* [Brief]: An identical copy of the data below is needed.

────

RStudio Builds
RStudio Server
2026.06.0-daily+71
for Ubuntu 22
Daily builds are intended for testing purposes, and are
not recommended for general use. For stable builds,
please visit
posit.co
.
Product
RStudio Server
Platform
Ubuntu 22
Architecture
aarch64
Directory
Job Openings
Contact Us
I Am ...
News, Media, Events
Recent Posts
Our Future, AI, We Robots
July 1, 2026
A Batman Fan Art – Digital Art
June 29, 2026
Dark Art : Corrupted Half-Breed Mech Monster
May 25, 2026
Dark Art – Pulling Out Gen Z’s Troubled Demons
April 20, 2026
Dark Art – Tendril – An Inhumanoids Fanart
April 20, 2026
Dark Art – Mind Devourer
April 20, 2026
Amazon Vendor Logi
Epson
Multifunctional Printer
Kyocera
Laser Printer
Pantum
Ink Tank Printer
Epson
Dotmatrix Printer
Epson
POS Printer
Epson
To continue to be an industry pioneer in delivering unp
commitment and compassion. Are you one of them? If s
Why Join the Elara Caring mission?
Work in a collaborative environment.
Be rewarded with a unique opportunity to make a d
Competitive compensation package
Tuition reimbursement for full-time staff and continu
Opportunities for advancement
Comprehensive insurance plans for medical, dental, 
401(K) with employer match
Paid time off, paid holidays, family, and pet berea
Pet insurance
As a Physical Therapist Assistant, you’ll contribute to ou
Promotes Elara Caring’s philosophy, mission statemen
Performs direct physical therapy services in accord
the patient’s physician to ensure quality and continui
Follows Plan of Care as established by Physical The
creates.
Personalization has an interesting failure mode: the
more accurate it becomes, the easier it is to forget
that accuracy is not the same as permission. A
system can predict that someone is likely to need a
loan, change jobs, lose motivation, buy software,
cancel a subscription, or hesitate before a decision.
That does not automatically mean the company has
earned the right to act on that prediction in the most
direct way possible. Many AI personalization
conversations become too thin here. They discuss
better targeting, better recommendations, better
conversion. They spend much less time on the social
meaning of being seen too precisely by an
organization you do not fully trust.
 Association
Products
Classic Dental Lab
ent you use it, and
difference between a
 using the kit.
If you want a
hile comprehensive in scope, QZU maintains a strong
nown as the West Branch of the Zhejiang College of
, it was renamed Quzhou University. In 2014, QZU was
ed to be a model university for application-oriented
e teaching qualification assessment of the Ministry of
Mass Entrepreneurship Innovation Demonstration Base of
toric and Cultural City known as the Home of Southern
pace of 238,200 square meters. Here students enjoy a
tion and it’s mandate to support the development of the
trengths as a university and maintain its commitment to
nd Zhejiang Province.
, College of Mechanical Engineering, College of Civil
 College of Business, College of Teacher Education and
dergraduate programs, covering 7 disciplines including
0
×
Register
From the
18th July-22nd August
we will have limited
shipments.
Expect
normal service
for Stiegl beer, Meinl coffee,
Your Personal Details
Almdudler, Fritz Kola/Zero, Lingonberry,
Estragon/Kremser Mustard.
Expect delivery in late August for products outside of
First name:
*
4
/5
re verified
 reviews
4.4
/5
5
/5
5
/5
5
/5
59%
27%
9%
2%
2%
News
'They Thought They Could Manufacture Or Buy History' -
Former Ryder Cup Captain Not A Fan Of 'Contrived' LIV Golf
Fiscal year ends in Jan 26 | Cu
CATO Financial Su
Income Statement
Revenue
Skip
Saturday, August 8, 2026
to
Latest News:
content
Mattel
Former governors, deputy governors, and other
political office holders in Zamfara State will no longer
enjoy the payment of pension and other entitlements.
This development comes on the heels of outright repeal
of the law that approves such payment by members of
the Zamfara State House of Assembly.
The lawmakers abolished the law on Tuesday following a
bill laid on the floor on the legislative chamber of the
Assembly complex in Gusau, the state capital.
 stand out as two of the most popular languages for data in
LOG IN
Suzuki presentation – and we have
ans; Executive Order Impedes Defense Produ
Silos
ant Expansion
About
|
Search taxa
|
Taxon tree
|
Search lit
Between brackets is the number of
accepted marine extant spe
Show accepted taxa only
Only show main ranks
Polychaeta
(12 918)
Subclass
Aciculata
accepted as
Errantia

────

* [Task solution]:
RStudio Builds
RStudio Server
2026.06.0-daily+71
for Ubuntu 22
Daily builds are intended for testing purposes, and are
not recommended for general use. For stable builds,
please visit
posit.co
.
Product
RStudio Server
Platform
Ubuntu 22
Architecture
aarch64
Directory
Job Openings
Contact Us
I Am ...
News, Media, Events
Recent Posts
Our Future, AI, We Robots
July 1, 2026
A Batman Fan Art – Digital Art
June 29, 2026
Dark Art : Corrupted Half-Breed Mech Monster
May 25, 2026
Dark Art – Pulling Out Gen Z’s Troubled Demons
April 20, 2026
Dark Art – Tendril – An Inhumanoids Fanart
April 20, 2026
Dark Art – Mind Devourer
April 20, 2026
Amazon Vendor Logi
Epson
Multifunctional Printer
Kyocera
Laser Printer
Pantum
Ink Tank Printer
Epson
Dotmatrix Printer
Epson
POS Printer
Epson
To continue to be an industry pioneer in delivering unp
commitment and compassion. Are you one of them? If s
Why Join the Elara Caring mission?
Work in a collaborative environment.
Be rewarded with a unique opportunity to make a d
Competitive compensation package
Tuition reimbursement for full-time staff and continu
Opportunities for advancement
Comprehensive insurance plans for medical, dental, 
401(K) with employer match
Paid time off, paid holidays, family, and pet berea
Pet insurance
As a Physical Therapist Assistant, you’ll contribute to ou
Promotes Elara Caring’s philosophy, mission statemen
Performs direct physical therapy services in accord
the patient’s physician to ensure quality and continui
Follows Plan of Care as established by Physical The
creates.
Personalization has an interesting failure mode: the
more accurate it becomes, the easier it is to forget
that accuracy is not the same as permission. A
system can predict that someone is likely to need a
loan, change jobs, lose motivation, buy software,
cancel a subscription, or hesitate before a decision.
That does not automatically mean the company has
earned the right to act on that prediction in the most
direct way possible. Many AI personalization
conversations become too thin here. They discuss
better targeting, better recommendations, better
conversion. They spend much less time on the social
meaning of being seen too precisely by an
organization you do not fully trust.
 Association
Products
Classic Dental Lab
ent you use it, and
difference between a
 using the kit.
If you want a
hile comprehensive in scope, QZU maintains a strong
nown as the West Branch of the Zhejiang College of
, it was renamed Quzhou University. In 2014, QZU was
ed to be a model university for application-oriented
e teaching qualification assessment of the Ministry of
Mass Entrepreneurship Innovation Demonstration Base of
toric and Cultural City known as the Home of Southern
pace of 238,200 square meters. Here students enjoy a
tion and it’s mandate to support the development of the
trengths as a university and maintain its commitment to
nd Zhejiang Province.
, College of Mechanical Engineering, College of Civil
 College of Business, College of Teacher Education and
dergraduate programs, covering 7 disciplines including
0
×
Register
From the
18th July-22nd August
we will have limited
shipments.
Expect
normal service
for Stiegl beer, Meinl coffee,
Your Personal Details
Almdudler, Fritz Kola/Zero, Lingonberry,
Estragon/Kremser Mustard.
Expect delivery in late August for products outside of
First name:
*
4
/5
re verified
 reviews
4.4
/5
5
/5
5
/5
5
/5
59%
27%
9%
2%
2%
News
'They Thought They Could Manufacture Or Buy History' -
Former Ryder Cup Captain Not A Fan Of 'Contrived' LIV Golf
Fiscal year ends in Jan 26 | Cu
CATO Financial Su
Income Statement
Revenue
Skip
Saturday, August 8, 2026
to
Latest News:
content
Mattel
Former governors, deputy governors, and other
political office holders in Zamfara State will no longer
enjoy the payment of pension and other entitlements.
This development comes on the heels of outright repeal
of the law that approves such payment by members of
the Zamfara State House of Assembly.
The lawmakers abolished the law on Tuesday following a
bill laid on the floor on the legislative chamber of the
Assembly complex in Gusau, the state capital.
 stand out as two of the most popular languages for data in
LOG IN
Suzuki presentation – and we have
ans; Executive Order Impedes Defense Produ
Silos
ant Expansion
About
|
Search taxa
|
Taxon tree
|
Search lit
Between brackets is the number of
accepted marine extant spe
Show accepted taxa only
Only show main ranks
Polychaeta
(12 918)
Subclass
Aciculata
accepted as
Errantia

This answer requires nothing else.